***** Available records *****

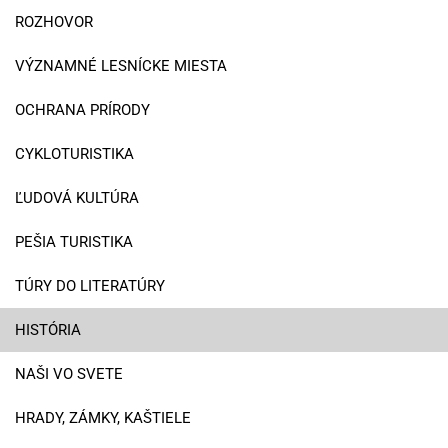
ROZHOVOR
VÝZNAMNÉ LESNÍCKE MIESTA
OCHRANA PRÍRODY
CYKLOTURISTIKA
ĽUDOVÁ KULTÚRA
PEŠIA TURISTIKA
TÚRY DO LITERATÚRY
HISTÓRIA
NAŠI VO SVETE
HRADY, ZÁMKY, KAŠTIELE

*****

▸ Goal of the exercise:
What I need is every record written out exactly, minus the pictures.

▸ Exercise solution:
ROZHOVOR
VÝZNAMNÉ LESNÍCKE MIESTA
OCHRANA PRÍRODY
CYKLOTURISTIKA
ĽUDOVÁ KULTÚRA
PEŠIA TURISTIKA
TÚRY DO LITERATÚRY
HISTÓRIA
NAŠI VO SVETE
HRADY, ZÁMKY, KAŠTIELE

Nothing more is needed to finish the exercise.